Tuesday began like any other day in Harrisburg.
Selfie. Coffee. Selfie. Committee meeting. Roll call vote. Selfie.
You get the picture.
Things were pretty routine in and around the Capitol.
Rep. Ryan Bizzarro, with his roommate and colleague, Rep. Marty Flynn (D-Lackawanna), walked to work as they often do from their residence a few blocks from work.
It's common for elected officials to 1) share rent 2) live close to work 3) walk to work when possible.
In Washington, D.C., Senators Dick Durbin and Chuck Schumer famously lived together on Capitol Hill in a rat infested "hovel" with two members of the House of Representatives.
Michelle Obama refused to visit her husband's multi-bureaucratic abode because of its less than rosy appeal.
I don't mean to suggest that Reps. Bizzarro and Flynn live in a shack down by the Susquehanna River. The neighborhoods surrounding the Capitol are historic and well-maintained. The digression is merely intended to illustrate the fratish nature of our elected officials' part-time homes away from home.
In Harrisburg, the 2012 class of elected officials was relatively young compared with the rank and file membership. The energy and vitality among the freshman lawmakers fostered a unique culture in the halls of the Capitol.
"The freshman class we came in with has formed an abnormally close relationship," says Bizzarro when we spoke on Wednesday afternoon. "We've formed some kind of brotherly bond, including the female representatives. We're just a very tight group of legislators."
So as the day passed and work wrapped up, the freshmen state reps. were hustling to make a fundraising event for a colleague. Committee meetings ran late, then a group, including Bizzarro and Flynn, headed downtown.
After a few hours of politicking and dinner, the two men walked a couple of colleagues back to the Capitol and headed for home, talking business, talking future.
Most people don't walk alone in downtown Harrisburg, especially after dark. It's part of the orientation presentation from party leadership.
The state capital is ranked in bottom fifth of U.S. safe cities. A person is seven times more likely than the national average to be the victim of a violent robbery in Harrisburg. The statistics are familiar to inhabitants of the city. It's a way of life, but it doesn't affect many folks' daily routine.
So there they were, Bizzarro and Flynn, taking the path they had taken many times before. Talking. Walking.
They were about to become a statistic.
Bizzarro and Flynn had been rushed by a group of thugs looking for cash and using guns to limit the chance of their intent being lost in translation. The gunman had Bizzarro in his sights.
"They wanted my money," says Bizzarro. "I didn't have anything, but they weren't getting anything. I wasn't going to give these individuals anything."
Words were exchanged and before long the volley rolled from profanity to gunfire.

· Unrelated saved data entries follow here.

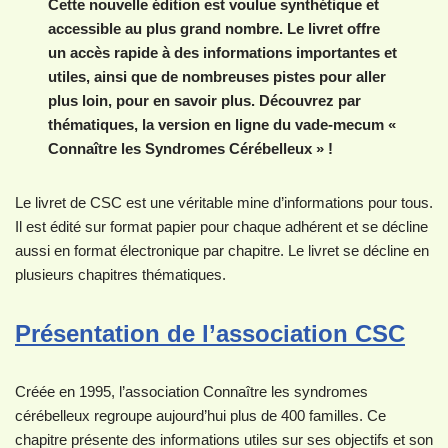
Cette nouvelle édition est voulue synthétique et
accessible au plus grand nombre. Le livret offre
un accès rapide à des informations importantes et
utiles, ainsi que de nombreuses pistes pour aller
plus loin, pour en savoir plus. Découvrez par
thématiques, la version en ligne du vade-mecum «
Connaître les Syndromes Cérébelleux » !
Le livret de CSC est une véritable mine d’informations pour tous.
Il est édité sur format papier pour chaque adhérent et se décline
aussi en format électronique par chapitre. Le livret se décline en
plusieurs chapitres thématiques.
Présentation de l’association CSC
Créée en 1995, l’association Connaître les syndromes
cérébelleux regroupe aujourd’hui plus de 400 familles. Ce
chapitre présente des informations utiles sur ses objectifs et son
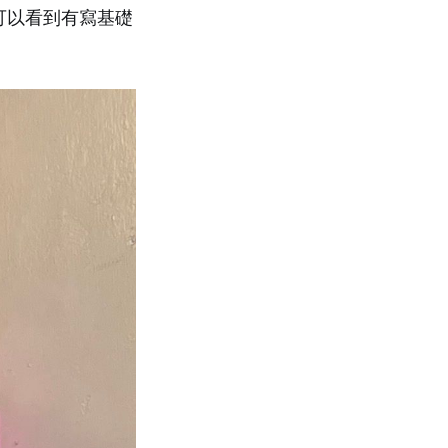
可以看到有寫基礎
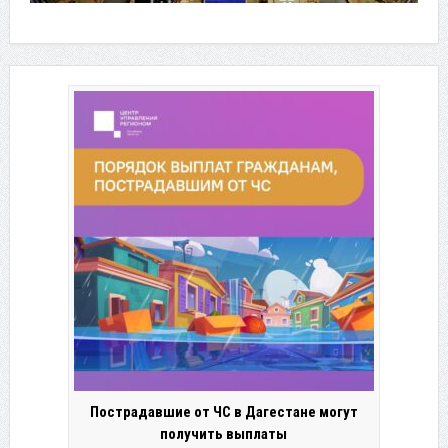
Пострадавшие от ЧС в Дагестане могут
получить выплаты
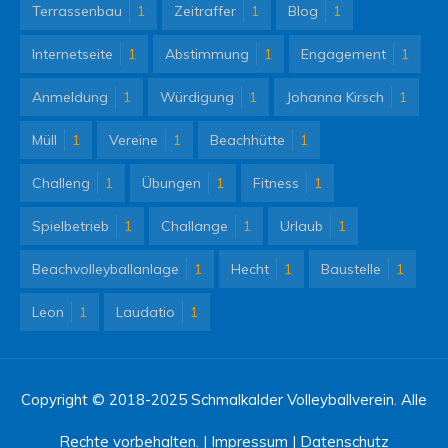
Terrassenbau
1
Zeitraffer
1
Blog
1
Internetseite
1
Abstimmung
1
Engagement
1
Anmeldung
1
Würdigung
1
Johanna Kirsch
1
Müll
1
Vereine
1
Beachhütte
1
Challeng
1
Übungen
1
Fitness
1
Spielbetrieb
1
Challange
1
Urlaub
1
Beachvolleyballanlage
1
Hecht
1
Baustelle
1
Leon
1
Laudatio
1
Copyright © 2018-2025 Schmalkalder Volleyballverein. Alle
Rechte vorbehalten. |
Impressum
|
Datenschutz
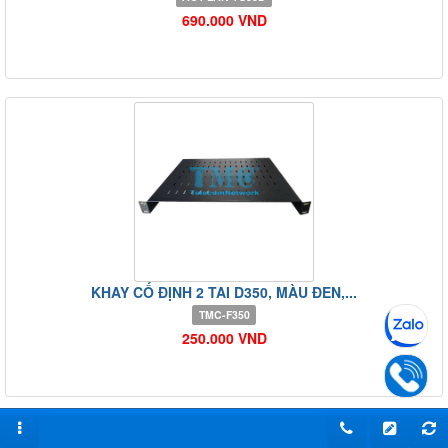
690.000 VND
KHAY CỐ ĐỊNH 2 TAI D350, MÀU ĐEN,...
TMC-F350
250.000 VND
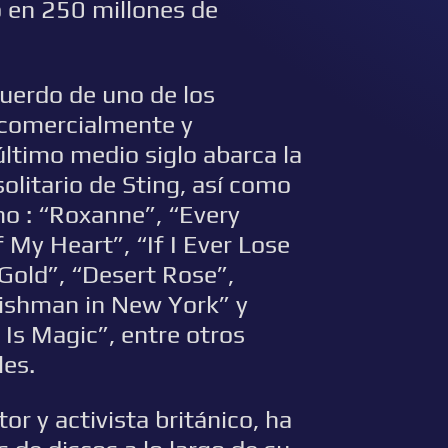
o en 250 millones de
cuerdo de uno de los
 comercialmente y
último medio siglo abarca la
solitario de Sting, así como
mo : “Roxanne”, “Every
My Heart”, “If I Ever Lose
 Gold”, “Desert Rose”,
lishman in New York” y
 Is Magic”, entre otros
les.
or y activista británico, ha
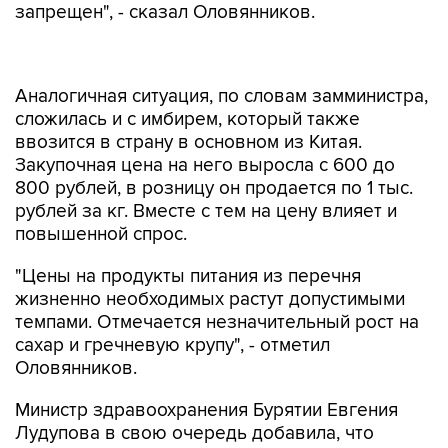
запрещен", - сказал Оловянников.
Аналогичная ситуация, по словам замминистра,
сложилась и с имбирем, который также
ввозится в страну в основном из Китая.
Закупочная цена на него выросла с 600 до
800 рублей, в розницу он продается по 1 тыс.
рублей за кг. Вместе с тем на цену влияет и
повышенной спрос.
"Цены на продукты питания из перечня
жизненно необходимых растут допустимыми
темпами. Отмечается незначительный рост на
сахар и гречневую крупу", - отметил
Оловянников.
Министр здравоохранения Бурятии Евгения
Лудупова в свою очередь добавила, что
употреблять имбирь и лимоны в больших
количествах для профилактики COVID-19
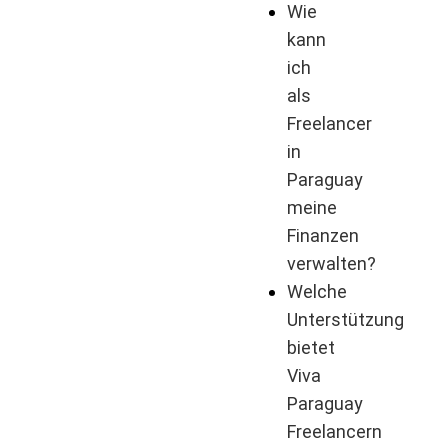
Wie
kann
ich
als
Freelancer
in
Paraguay
meine
Finanzen
verwalten?
Welche
Unterstützung
bietet
Viva
Paraguay
Freelancern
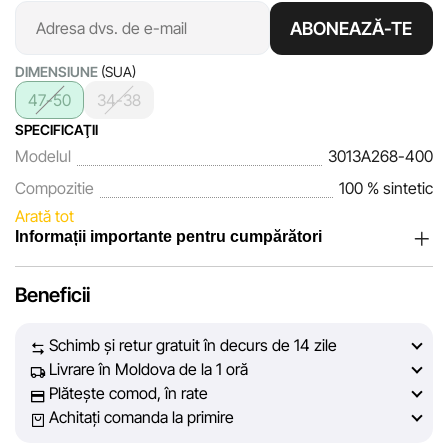
ABONEAZĂ-TE
DIMENSIUNE
(SUA)
47-50
34-38
SPECIFICAŢII
Modelul
3013A268-400
Compozitie
100 % sintetic
Arată tot
Informații importante pentru cumpărători
Noi, echipa rețelei de magazine Sportlandia, apreciem
Beneficii
încrederea clienților noștri. În fiecare zi depunem eforturi
pentru ca informațiile despre produsele și serviciile
Schimb și retur gratuit în decurs de 14 zile
prezentate pe site să fie cât mai complete, obiective și
Livrare în Moldova de la 1 oră
actuale. Scopul nostru este să vă oferim informații corecte și
Plătește comod, în rate
veridice, pentru ca dvs. să puteți lua cea mai bună decizie
Achitați comanda la primire
de cumpărare.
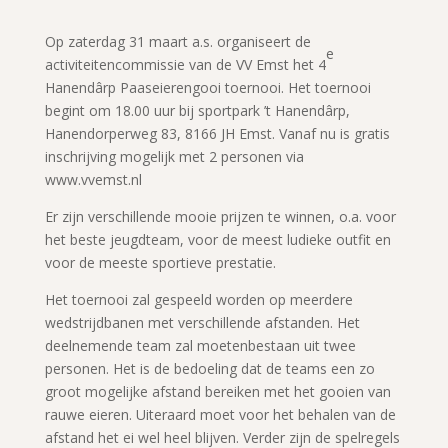
Op zaterdag 31 maart a.s. organiseert de
e
activiteitencommissie van de VV Emst het 4
Hanendârp Paaseierengooi toernooi. Het toernooi
begint om 18.00 uur bij sportpark ’t Hanendârp,
Hanendorperweg 83, 8166 JH Emst. Vanaf nu is gratis
inschrijving mogelijk met 2 personen via
www.vvemst.nl
Er zijn verschillende mooie prijzen te winnen, o.a. voor
het beste jeugdteam, voor de meest ludieke outfit en
voor de meeste sportieve prestatie.
Het toernooi zal gespeeld worden op meerdere
wedstrijdbanen met verschillende afstanden. Het
deelnemende team zal moetenbestaan uit twee
personen. Het is de bedoeling dat de teams een zo
groot mogelijke afstand bereiken met het gooien van
rauwe eieren. Uiteraard moet voor het behalen van de
afstand het ei wel heel blijven. Verder zijn de spelregels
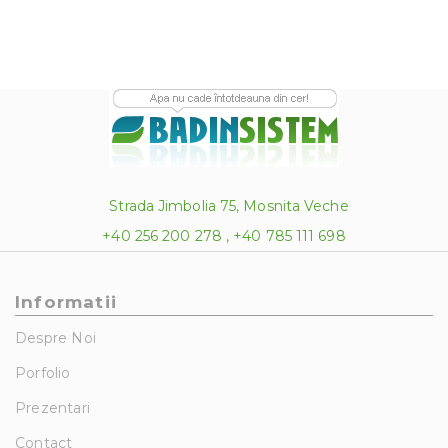
Strada Jimbolia 75, Mosnita Veche
+40 256 200 278 , +40 785 111 698
Informatii
Despre Noi
Porfolio
Prezentari
Contact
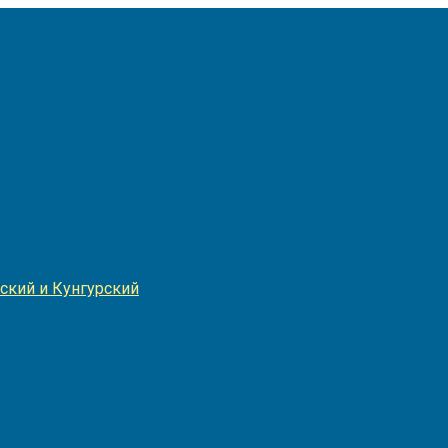
Игнатия
ский и Кунгурский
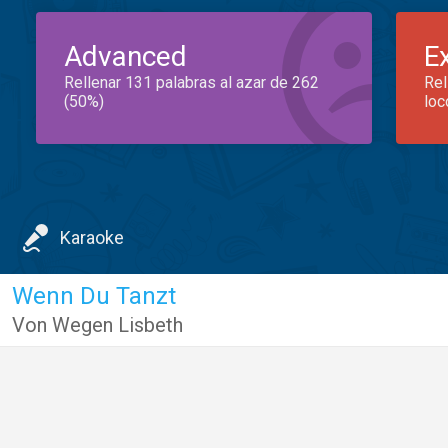
Advanced
E
Rellenar 131 palabras al azar de 262
Rel
(50%)
loc
Karaoke
Wenn Du Tanzt
Von Wegen Lisbeth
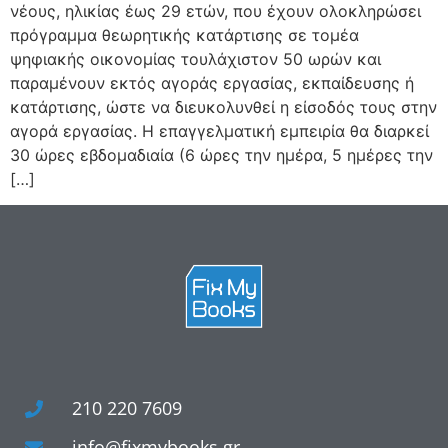
νέους, ηλικίας έως 29 ετών, που έχουν ολοκληρώσει
πρόγραμμα θεωρητικής κατάρτισης σε τομέα
ψηφιακής οικονομίας τουλάχιστον 50 ωρών και
παραμένουν εκτός αγοράς εργασίας, εκπαίδευσης ή
κατάρτισης, ώστε να διευκολυνθεί η είσοδός τους στην
αγορά εργασίας. Η επαγγελματική εμπειρία θα διαρκεί
30 ώρες εβδομαδιαία (6 ώρες την ημέρα, 5 ημέρες την
[…]
210 220 7609
info@fixmybooks.gr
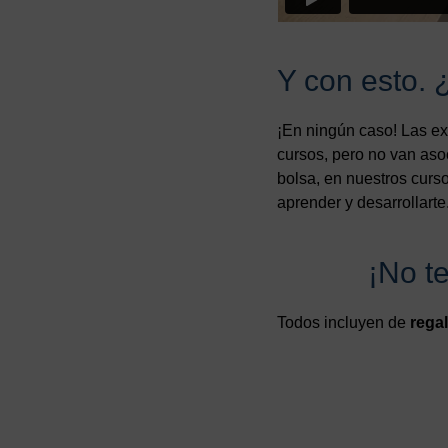
Y con esto. 
¡En ningún caso! Las ex
cursos, pero no van aso
bolsa, en nuestros curs
aprender y desarrollart
¡No t
Todos incluyen de
rega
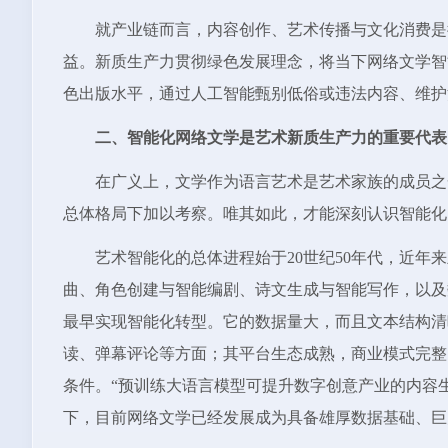
就产业链而言，内容创作、艺术传播与文化消费是
益。新质生产力贯彻绿色发展理念，将当下网络文学智
色出版水平，通过人工智能甄别低俗或违法内容、维护
二、智能化网络文学是艺术新质生产力的重要代表
在广义上，文学作为语言艺术是艺术家族的成员之
总体格局下加以考察。唯其如此，才能深刻认识智能化
艺术智能化的总体进程始于20世纪50年代，近
曲、角色创建与智能编剧、诗文生成与智能写作，以及
最早实现智能化转型。它的数据量大，而且文本结构清
读、弹幕评论等方面；其平台生态成熟，商业模式完整
条件。“预训练大语言模型可提升数字创意产业的内容
下，目前网络文学已经发展成为具备雄厚数据基础、巨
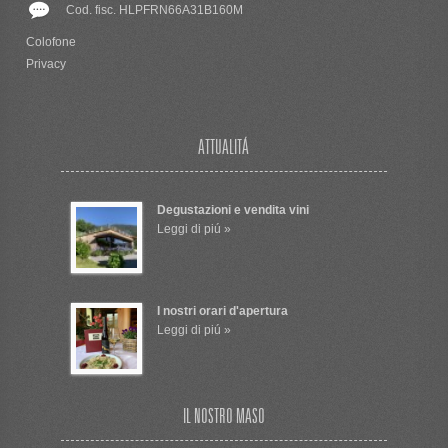
Cod. fisc. HLPFRN66A31B160M
Colofone
Privacy
ATTUALITÁ
Degustazioni e vendita vini
Leggi di piú »
I nostri orari d'apertura
Leggi di piú »
IL NOSTRO MASO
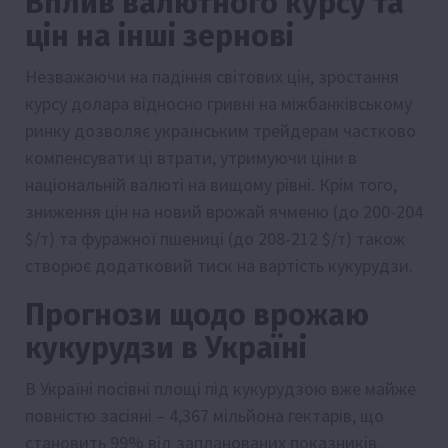
Вплив валютного курсу та
цін на інші зернові
Незважаючи на падіння світових цін, зростання
курсу долара відносно гривні на міжбанківському
ринку дозволяє українським трейдерам частково
компенсувати ці втрати, утримуючи ціни в
національній валюті на вищому рівні. Крім того,
зниження цін на новий врожай ячменю (до 200-204
$/т) та фуражної пшениці (до 208-212 $/т) також
створює додатковий тиск на вартість кукурудзи.
Прогнози щодо врожаю
кукурудзи в Україні
В Україні посівні площі під кукурудзою вже майже
повністю засіяні – 4,367 мільйона гектарів, що
становить 99% від запланованих показників.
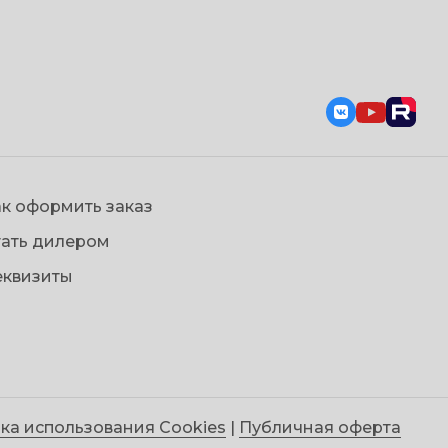
к оформить заказ
тать дилером
еквизиты
ка использования Cookies
|
Публичная оферта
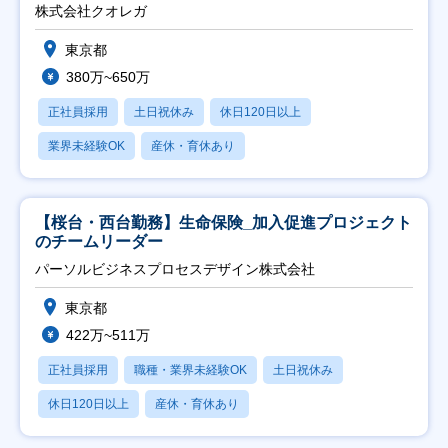
株式会社クオレガ
東京都
380万~650万
正社員採用
土日祝休み
休日120日以上
業界未経験OK
産休・育休あり
【桜台・西台勤務】生命保険_加入促進プロジェクト
のチームリーダー
パーソルビジネスプロセスデザイン株式会社
東京都
422万~511万
正社員採用
職種・業界未経験OK
土日祝休み
休日120日以上
産休・育休あり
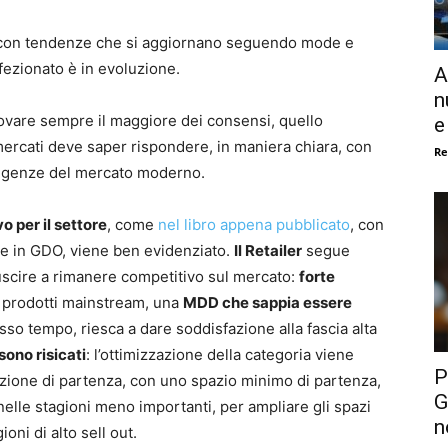
 con tendenze che si aggiornano seguendo mode e
fezionato è in evoluzione.
A
n
trovare sempre il maggiore dei consensi, quello
e
mercati deve saper rispondere, in maniera chiara, con
Re
sigenze del mercato moderno.
o per il settore
, come
nel libro appena pubblicato
, con
te in GDO, viene ben evidenziato.
Il Retailer
segue
uscire a rimanere competitivo sul mercato:
forte
i prodotti mainstream, una
MDD che sappia essere
esso tempo, riesca a dare soddisfazione alla fascia alta
 sono risicati
: l’ottimizzazione della categoria viene
P
ione di partenza, con uno spazio minimo di partenza,
G
i nelle stagioni meno importanti, per ampliare gli spazi
n
ni di alto sell out.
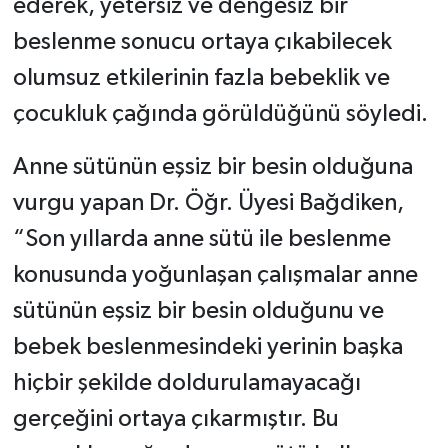
ederek, yetersiz ve dengesiz bir
beslenme sonucu ortaya çıkabilecek
olumsuz etkilerinin fazla bebeklik ve
çocukluk çağında görüldüğünü söyledi.
Anne sütünün eşsiz bir besin olduğuna
vurgu yapan Dr. Öğr. Üyesi Bağdiken,
“Son yıllarda anne sütü ile beslenme
konusunda yoğunlaşan çalışmalar anne
sütünün eşsiz bir besin olduğunu ve
bebek beslenmesindeki yerinin başka
hiçbir şekilde doldurulamayacağı
gerçeğini ortaya çıkarmıştır. Bu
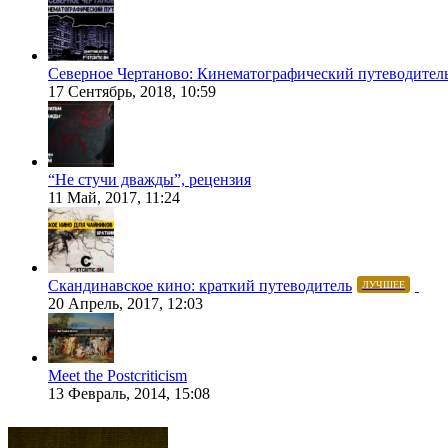
Северное Чертаново: Кинематографический путеводител
17 Сентябрь, 2018, 10:59
“Не стучи дважды”, рецензия
11 Май, 2017, 11:24
Скандинавское кино: краткий путеводитель
ЛУЧШЕЕ
20 Апрель, 2017, 12:03
Meet the Postcriticism
13 Февраль, 2014, 15:08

Like a scene from a modern day vigilante tale, Rep. Flynn -- a former prison guard -- drew the gun he's licensed to carry and traded fire with the assailants as the two groups dispersed.
When they returned home, Bizzarro and Flynn called 911.
Police found the three teenagers just a few blocks away. A fourth person was implicated in the crime and arrested later.
"I think they were a bit stunned that someone fired back at them. It made them a little sloppy in their game," concludes Bizzarro.
Jamani Ellison, 17, Jyair Leonard, 15, Derek Anderson, 17 and Zha-quan McGhee, 15 were charged with, among other crimes, attempted homicide and aggravated assault. They're all charged as adults.
"They didn't know what they were getting into. Certainly we helped clean up the streets Tuesday night," Bizzarro reflected between votes and the media circus that got folded into the daily ritual following the night of the gun.